:: MATERIALS PROVIDED ::

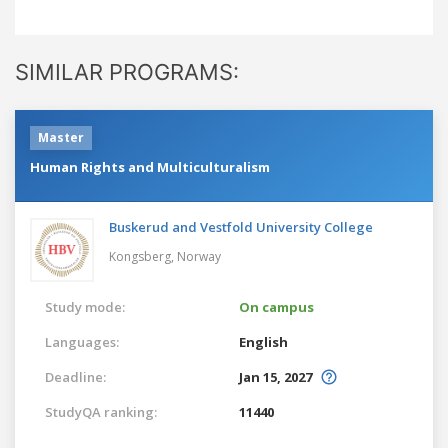
SIMILAR PROGRAMS:
Master
Human Rights and Multiculturalism
Buskerud and Vestfold University College
Kongsberg,
Norway
Study mode:
On campus
Languages:
English
Deadline:
Jan 15, 2027
StudyQA ranking:
11440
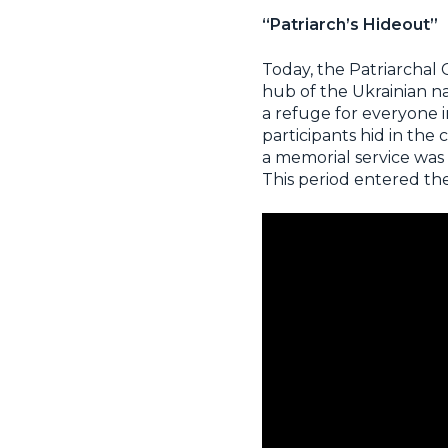
“Patriarch’s Hideout”
Today, the Patriarchal 
hub of the Ukrainian na
a refuge for everyone i
participants hid in the
a memorial service was
This period entered the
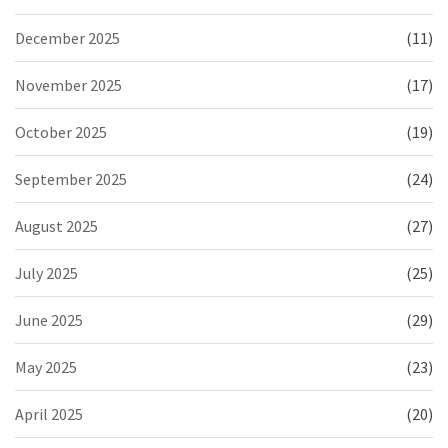
December 2025
(11)
November 2025
(17)
October 2025
(19)
September 2025
(24)
August 2025
(27)
July 2025
(25)
June 2025
(29)
May 2025
(23)
April 2025
(20)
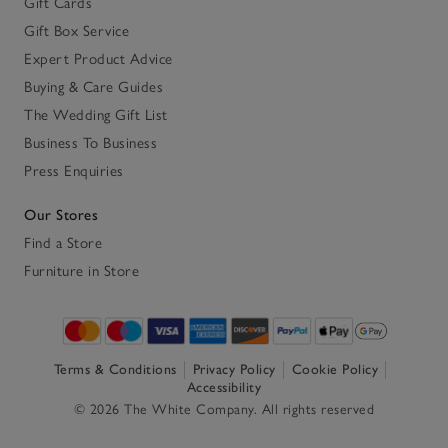
Gift Cards
Gift Box Service
Expert Product Advice
Buying & Care Guides
The Wedding Gift List
Business To Business
Press Enquiries
Our Stores
Find a Store
Furniture in Store
Terms & Conditions
Privacy Policy
Cookie Policy
Accessibility
© 2026 The White Company. All rights reserved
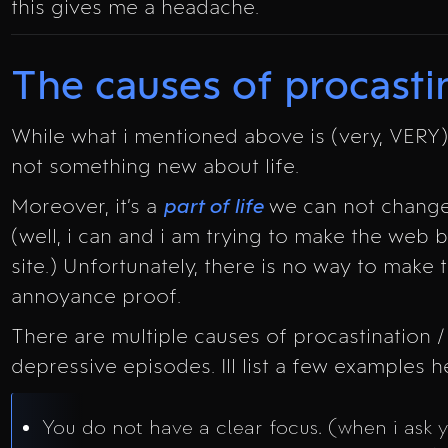
this gives me a headache.
The causes of procasti
While what i mentioned above is (very, VERY) 
not something new about life.
Moreover, it’s a
part of life
we can not change
(well, i can and i am trying to make the web be
site.) Unfortunately, there is no way to make 
annoyance proof.
There are multiple causes of procastination 
depressive episodes. Ill list a few examples h
You do not have a clear focus. (when i ask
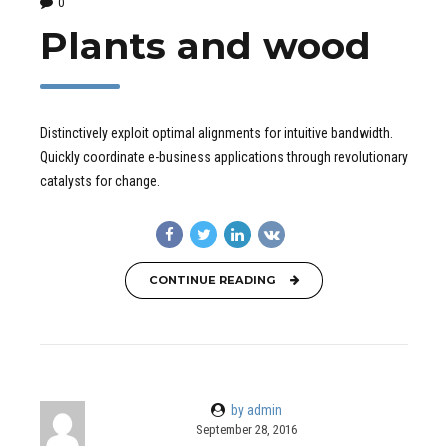
0
Plants and wood
Distinctively exploit optimal alignments for intuitive bandwidth.
Quickly coordinate e-business applications through revolutionary
catalysts for change.
CONTINUE READING
by admin
September 28, 2016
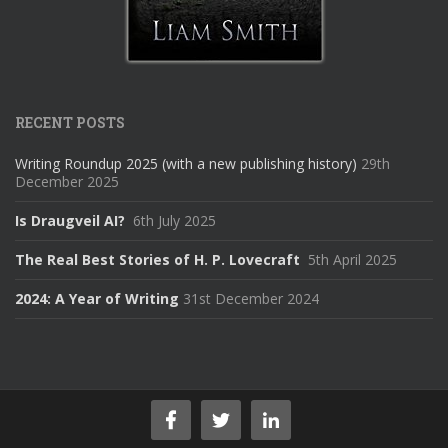
RECENT POSTS
Writing Roundup 2025 (with a new publishing history)
29th
December 2025
Is Draugveil AI?
6th July 2025
The Real Best Stories of H. P. Lovecraft
5th April 2025
2024: A Year of Writing
31st December 2024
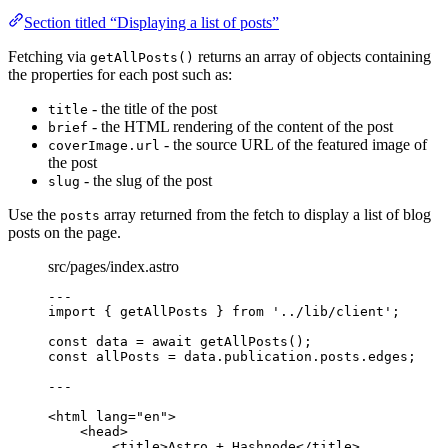
Section titled “Displaying a list of posts”
Fetching via
returns an array of objects containing
getAllPosts()
the properties for each post such as:
- the title of the post
title
- the HTML rendering of the content of the post
brief
- the source URL of the featured image of
coverImage.url
the post
- the slug of the post
slug
Use the
array returned from the fetch to display a list of blog
posts
posts on the page.
src/pages/index.astro
---
import
 { getAllPosts } 
from
'
../lib/client
'
;
const 
data
 = await 
getAllPosts
();
const 
allPosts
 = 
data
.
publication
.
posts
.
edges
;
---
<
html
lang
=
"
en
"
>
<
head
>
<
title
>
Astro + Hashnode
</
title
>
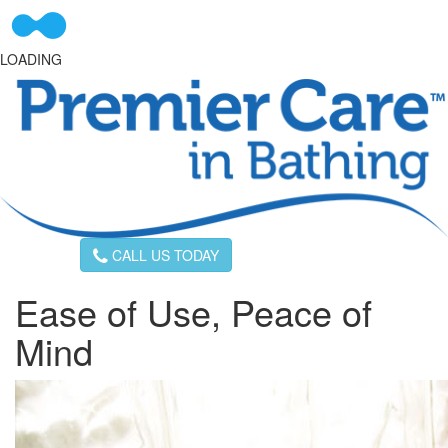
LOADING
CALL US TODAY
Ease of Use, Peace of
Mind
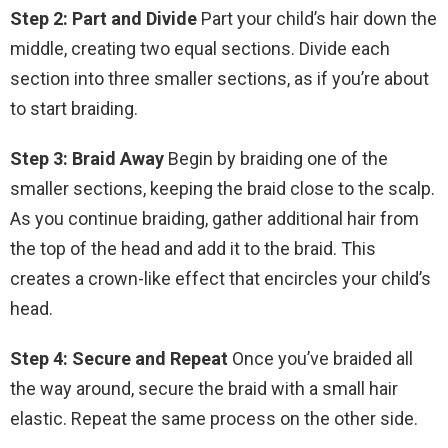
Step 2: Part and Divide
Part your child’s hair down the
middle, creating two equal sections. Divide each
section into three smaller sections, as if you’re about
to start braiding.
Step 3: Braid Away
Begin by braiding one of the
smaller sections, keeping the braid close to the scalp.
As you continue braiding, gather additional hair from
the top of the head and add it to the braid. This
creates a crown-like effect that encircles your child’s
head.
Step 4: Secure and Repeat
Once you’ve braided all
the way around, secure the braid with a small hair
elastic. Repeat the same process on the other side.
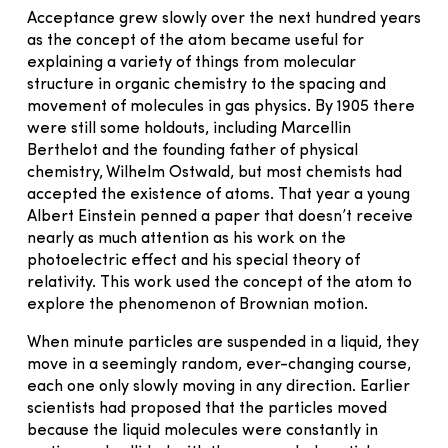
Acceptance grew slowly over the next hundred years
as the concept of the atom became useful for
explaining a variety of things from molecular
structure in organic chemistry to the spacing and
movement of molecules in gas physics. By 1905 there
were still some holdouts, including Marcellin
Berthelot and the founding father of physical
chemistry, Wilhelm Ostwald, but most chemists had
accepted the existence of atoms. That year a young
Albert Einstein penned a paper that doesn’t receive
nearly as much attention as his work on the
photoelectric effect and his special theory of
relativity. This work used the concept of the atom to
explore the phenomenon of Brownian motion.
When minute particles are suspended in a liquid, they
move in a seemingly random, ever-changing course,
each one only slowly moving in any direction. Earlier
scientists had proposed that the particles moved
because the liquid molecules were constantly in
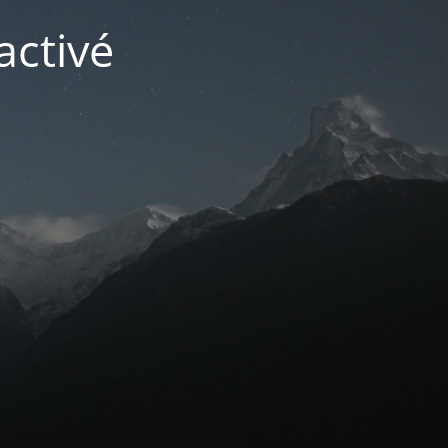
activé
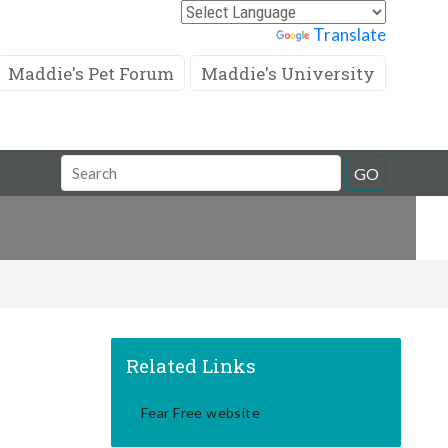
Powered by
Translate
Maddie's Pet Forum
Maddie's University
Search
GO
Field
Related Links
Fear Free website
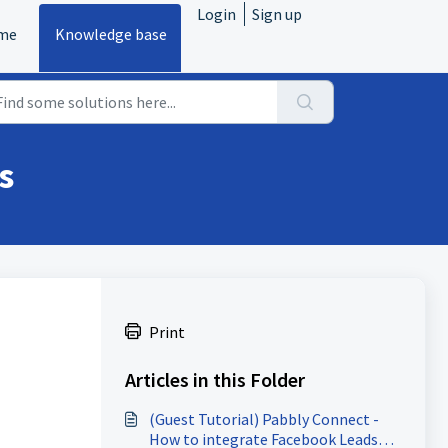
Login
Sign up
me
Knowledge base
s
Print
Articles in this Folder
(Guest Tutorial) Pabbly Connect -
How to integrate Facebook Leads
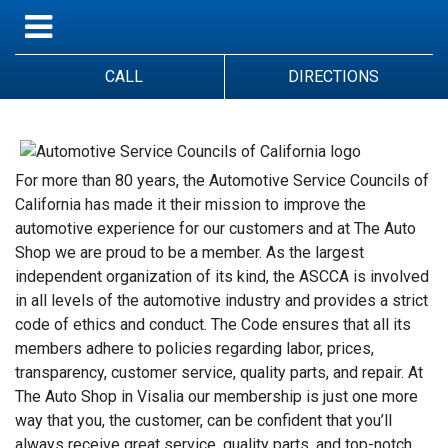
CALL
DIRECTIONS
For more than 80 years, the Automotive Service Councils of
California has made it their mission to improve the
automotive experience for our customers and at The Auto
Shop we are proud to be a member. As the largest
independent organization of its kind, the ASCCA is involved
in all levels of the automotive industry and provides a strict
code of ethics and conduct. The Code ensures that all its
members adhere to policies regarding labor, prices,
transparency, customer service, quality parts, and repair. At
The Auto Shop in Visalia our membership is just one more
way that you, the customer, can be confident that you’ll
always receive great service, quality parts, and top-notch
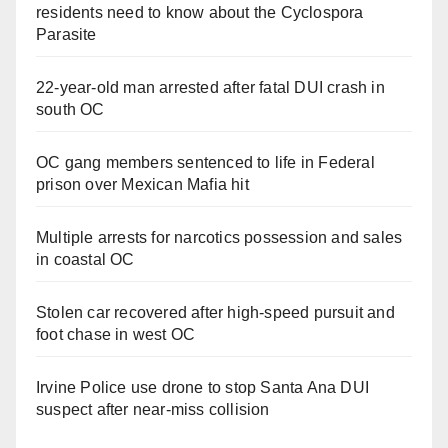
residents need to know about the Cyclospora
Parasite
22-year-old man arrested after fatal DUI crash in
south OC
OC gang members sentenced to life in Federal
prison over Mexican Mafia hit
Multiple arrests for narcotics possession and sales
in coastal OC
Stolen car recovered after high-speed pursuit and
foot chase in west OC
Irvine Police use drone to stop Santa Ana DUI
suspect after near-miss collision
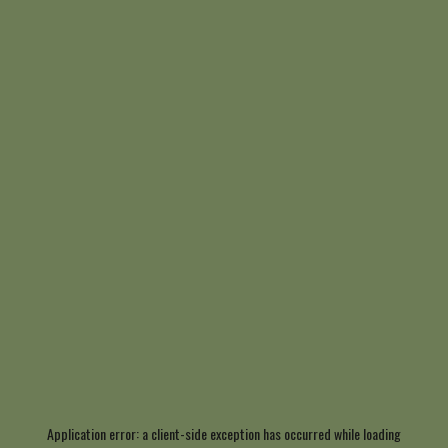
Application error: a
client
-side exception has occurred while loading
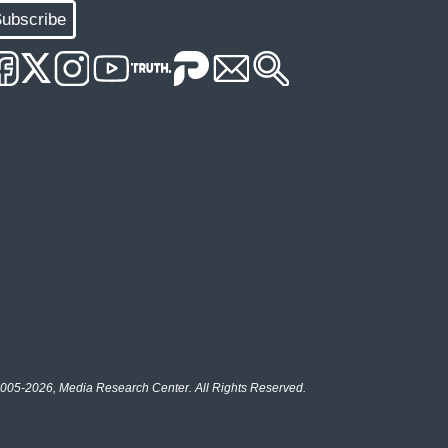
ubscribe
005-2026, Media Research Center. All Rights Reserved.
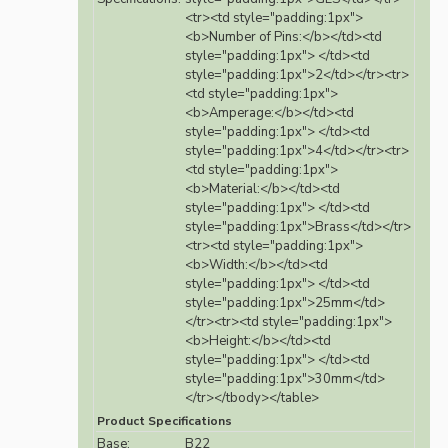
<tr><td style="padding:1px">
<b>Number of Pins:</b></td><td
style="padding:1px"> </td><td
style="padding:1px">2</td></tr><tr>
<td style="padding:1px">
<b>Amperage:</b></td><td
style="padding:1px"> </td><td
style="padding:1px">4</td></tr><tr>
<td style="padding:1px">
<b>Material:</b></td><td
style="padding:1px"> </td><td
style="padding:1px">Brass</td></tr>
<tr><td style="padding:1px">
<b>Width:</b></td><td
style="padding:1px"> </td><td
style="padding:1px">25mm</td>
</tr><tr><td style="padding:1px">
<b>Height:</b></td><td
style="padding:1px"> </td><td
style="padding:1px">30mm</td>
</tr></tbody></table>
Product Specifications
Base:
B22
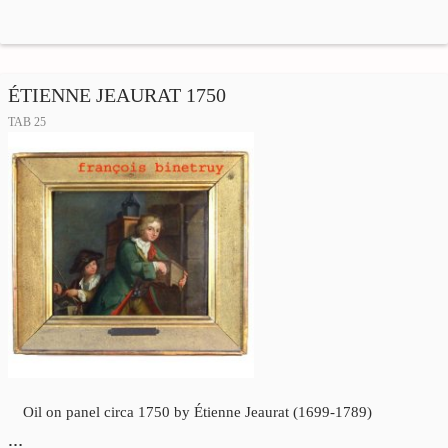
ÉTIENNE JEAURAT 1750
TAB 25
Oil on panel circa 1750 by Étienne Jeaurat (1699-1789)
…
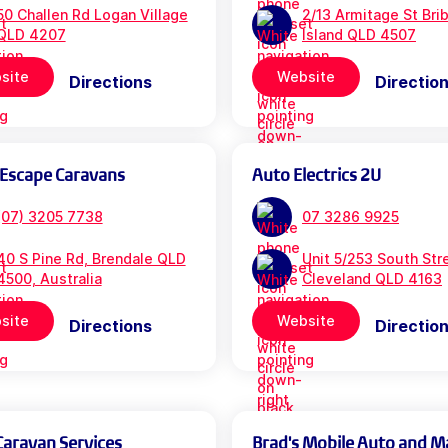
50 Challen Rd Logan Village
2/13 Armitage St Bri
QLD 4207
Island QLD 4507
site
Website
Directions
Directio
 Escape Caravans
Auto Electrics 2U
(07) 3205 7738
07 3286 9925
40 S Pine Rd, Brendale QLD
Unit 5/253 South Str
4500, Australia
Cleveland QLD 4163
site
Website
Directions
Directio
Caravan Services
Brad's Mobile Auto and M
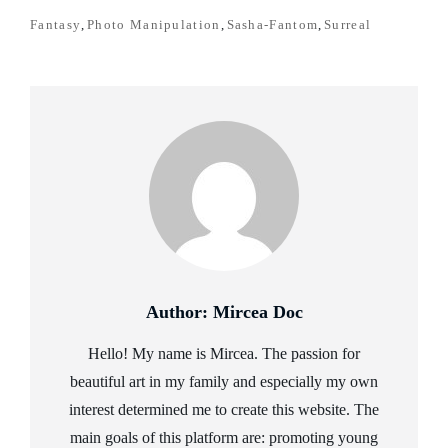
TAGS
Fantasy
,
Photo Manipulation
,
Sasha-Fantom
,
Surreal
Author:
Mircea Doc
Hello! My name is Mircea. The passion for
beautiful art in my family and especially my own
interest determined me to create this website. The
main goals of this platform are: promoting young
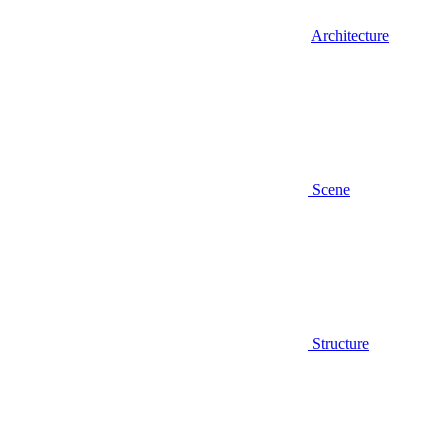
Architecture
Scene
Structure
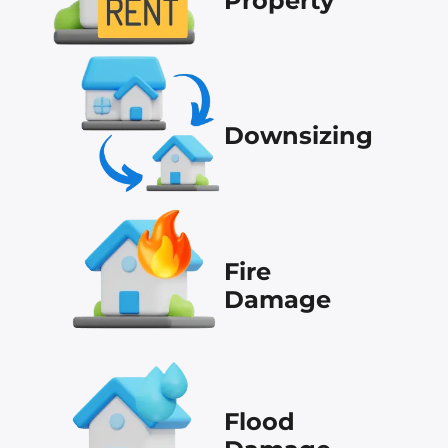
Property
Downsizing
Fire
Damage
Flood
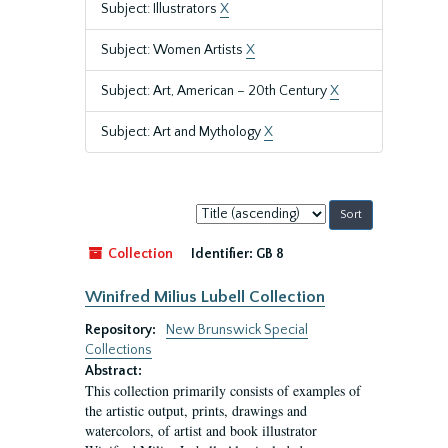
Subject: Illustrators
X
Subject: Women Artists
X
Subject: Art, American – 20th Century
X
Subject: Art and Mythology
X
Sort
by:
Collection
Identifier:
GB 8
Winifred Milius Lubell Collection
Repository:
New Brunswick Special
Collections
Abstract:
This collection primarily consists of examples of
the artistic output, prints, drawings and
watercolors, of artist and book illustrator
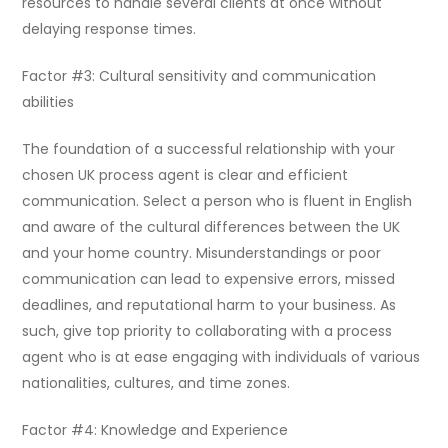
resources to handle several clients at once without
delaying response times.
Factor #3: Cultural sensitivity and communication
abilities
The foundation of a successful relationship with your
chosen UK process agent is clear and efficient
communication. Select a person who is fluent in English
and aware of the cultural differences between the UK
and your home country. Misunderstandings or poor
communication can lead to expensive errors, missed
deadlines, and reputational harm to your business. As
such, give top priority to collaborating with a process
agent who is at ease engaging with individuals of various
nationalities, cultures, and time zones.
Factor #4: Knowledge and Experience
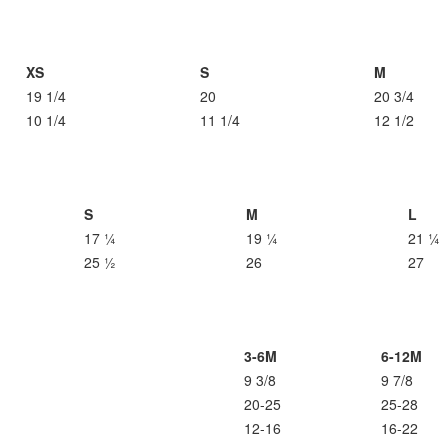
XS
S
M
19 1/4
20
20 3/4
10 1/4
11 1/4
12 1/2
S
M
L
17 ¼
19 ¼
21 ¼
25 ½
26
27
3-6M
6-12M
9 3/8
9 7/8
20-25
25-28
12-16
16-22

:::

### [INSTRUCTIONS TO FOLLOW]
When you set down the records above, copy every line exactly and exclude the pictures.

### [RESULT]
SIMILAR PROGRAMS:
Master
Human Rights and Multiculturalism
Buskerud and Vestfold University College
Kongsberg,
Norway
Study mode:
On campus
Languages:
English
Deadline:
Jan 15, 2027
StudyQA ranking:
11440
“Patriarch’s Hideout”
Today, the Patriarchal 
hub of the Ukrainian na
a refuge for everyone i
participants hid in the
a memorial service was
This period entered the
December 2025
(11)
November 2025
(17)
October 2025
(19)
September 2025
(24)
August 2025
(27)
July 2025
(25)
June 2025
(29)
May 2025
(23)
April 2025
(20)
Gift Cards
Gift Box Service
Expert Product Advice
Buying & Care Guides
The Wedding Gift List
Business To Business
Press Enquiries
Our Stores
Find a Store
Furniture in Store
Terms & Conditions
Privacy Policy
Cookie Policy
Accessibility
© 2026 The White Company. All rights reserved
this gives me a headache.
The causes of procasti
While what i mentioned above is (very, VERY) 
not something new about life.
Moreover, it’s a
part of life
we can not change
(well, i can and i am trying to make the web be
site.) Unfortunately, there is no way to make 
annoyance proof.
There are multiple causes of procastination 
depressive episodes. Ill list a few examples h
You do not have a clear focus. (when i ask
0
Plants and wood
Distinctively exploit optimal alignments for intuitive bandwidth.
Quickly coordinate e-business applications through revolutionary
catalysts for change.
CONTINUE READING
by admin
September 28, 2016
RECENT POSTS
Writing Roundup 2025 (with a new publishing history)
29th
December 2025
Is Draugveil AI?
6th July 2025
The Real Best Stories of H. P. Lovecraft
5th April 2025
2024: A Year of Writing
31st December 2024
Section titled “Displaying a list of posts”
Fetching via
returns an array of objects containing
getAllPosts()
the properties for each post such as:
- the title of the post
title
- the HTML rendering of the content of the post
brief
- the source URL of the featured image of
coverImage.url
the post
- the slug of the post
slug
Use the
array returned from the fetch to display a list of blog
posts
posts on the page.
src/pages/index.astro
---
import
 { getAllPosts } 
from
'
../lib/client
'
;
const 
data
 = await 
getAllPosts
();
const 
allPosts
 = 
data
.
publication
.
posts
.
edges
;
---
<
html
lang
=
"
en
"
>
<
head
>
<
title
>
Astro + Hashnode
</
title
>
LOADING
CALL US TODAY
Ease of Use, Peace of
Mind
Step 2: Part and Divide
Part your child’s hair down the
middle, creating two equal sections. Divide each
section into three smaller sections, as if you’re about
to start braiding.
Step 3: Braid Away
Begin by braiding one of the
smaller sections, keeping the braid close to the scalp.
As you continue braiding, gather additional hair from
the top of the head and add it to the braid. This
creates a crown-like effect that encircles your child’s
head.
Step 4: Secure and Repeat
Once you’ve braided all
the way around, secure the braid with a small hair
elastic. Repeat the same process on the other side.
Acceptance grew slowly over the next hundred years
as the concept of the atom became useful for
explaining a variety of things from molecular
structure in organic chemistry to the spacing and
movement of molecules in gas physics. By 1905 there
were still some holdouts, including Marcellin
Berthelot and the founding father of physical
chemistry, Wilhelm Ostwald, but most chemists had
accepted the existence of atoms. That year a young
Albert Einstein penned a paper that doesn’t receive
nearly as much attention as his work on the
photoelectric effect and his special theory of
relativity. This work used the concept of the atom to
explore the phenomenon of Brownian motion.
When minute particles are suspended in a liquid, they
move in a seemingly random, ever-changing course,
each one only slowly moving in any direction. Earlier
scientists had proposed that the particles moved
because the liquid molecules were constantly in
activé
Powered by
Translate
Maddie's Pet Forum
Maddie's University
Search
GO
Field
Related Links
Fear Free website
Login
Sign up
me
Knowledge base
s
Print
Articles in this Folder
(Guest Tutorial) Pabbly Connect -
How to integrate Facebook Leads
CALL
DIRECTIONS
For more than 80 years, the Automotive Service Councils of
California has made it their mission to improve the
automotive experience for our customers and at The Auto
Shop we are proud to be a member. As the largest
independent organization of its kind, the ASCCA is involved
in all levels of the automotive industry and provides a strict
code of ethics and conduct. The Code ensures that all its
members adhere to policies regarding labor, prices,
transparency, customer service, quality parts, and repair. At
The Auto Shop in Visalia our membership is just one more
way that you, the customer, can be confident that you’ll
always receive great service, quality parts, and top-notch
residents need to know about the Cyclospora
Parasite
22-year-old man arrested after fatal DUI crash in
south OC
OC gang members sentenced to life in Federal
prison over Mexican Mafia hit
Multiple arrests for narcotics possession and sales
in coastal OC
Stolen car recovered after high-speed pursuit and
foot chase in west OC
Irvine Police use drone to stop Santa Ana DUI
suspect after near-miss collision
Application error: a
client
-side exception has occurred while loading
ubscribe
005-2026, Media Research Center. All Rights Reserved.
<tr><td style="padding:1px">
<b>Number of Pins:</b></td><td
style="padding:1px"> </td><td
style="padding:1px">2</td></tr><tr>
<td style="padding:1px">
<b>Amperage:</b></td><td
style="padding:1px"> </td><td
style="padding:1px">4</td></tr><tr>
<td style="padding:1px">
<b>Material:</b></td><td
style="padding:1px"> </td><td
style="padding:1px">Brass</td></tr>
<tr><td style="padding:1px">
<b>Width:</b></td><td
style="padding:1px"> </td><td
style="padding:1px">25mm</td>
</tr><tr><td style="padding:1px">
<b>Height:</b></td><td
style="padding:1px"> </td><td
style="padding:1px">30mm</td>
</tr></tbody></table>
Product Specifications
Base:
B22
ÉTIENNE JEAURAT 1750
TAB 25
Oil on panel circa 1750 by Étienne Jeaurat (1699-1789)
…
50 Challen Rd Logan Village
2/13 Armitage St Bri
QLD 4207
Island QLD 4507
site
Website
Directions
Directio
 Escape Caravans
Auto Electrics 2U
(07) 3205 7738
07 3286 9925
40 S Pine Rd, Brendale QLD
Unit 5/253 South Str
4500, Australia
Cleveland QLD 4163
site
Website
Directions
Directio
Caravan Services
Brad's Mobile Auto and M
TAGS
Fantasy
,
Photo Manipulation
,
Sasha-Fantom
,
Surreal
Author:
Mircea Doc
Hello! My name is Mircea. The passion for
beautiful art in my family and especially my own
interest determined me to create this website. The
main goals of this platform are: promoting young
Architecture
Scene
Structure
Property
Downsizing
Fire
Damage
Flood
Subject: Illustrators
X
Subject: Women Artists
X
Subject: Art, American – 20th Century
X
Subject: Art and Mythology
X
Sort
by:
Collection
Identifier:
GB 8
Winifred Milius Lubell Collection
Repository:
New Brunswick Special
Collections
Abstract:
This collection primarily consists of examples of
the artistic output, prints, drawings and
watercolors, of artist and book illustrator
resources to handle several clients at once without
delaying response times.
Factor #3: Cultural sensitivity and communication
abilities
The foundation of a successful relationship with your
chosen UK process agent is clear and efficient
communication. Select a person who is fluent in English
and aware of the cultural differences between the UK
and your home country. Misunderstandings or poor
communication can lead to expensive errors, missed
deadlines, and reputational harm to your business. As
such, give top priority to collaborating with a process
agent who is at ease engaging with individuals of various
nationalities, cultures, and time zones.
Factor #4: Knowledge and Experience
XS
S
M
19 1/4
20
20 3/4
10 1/4
11 1/4
12 1/2
S
M
L
17 ¼
19 ¼
21 ¼
25 ½
26
27
3-6M
6-12M
9 3/8
9 7/8
20-25
25-28
12-16
16-22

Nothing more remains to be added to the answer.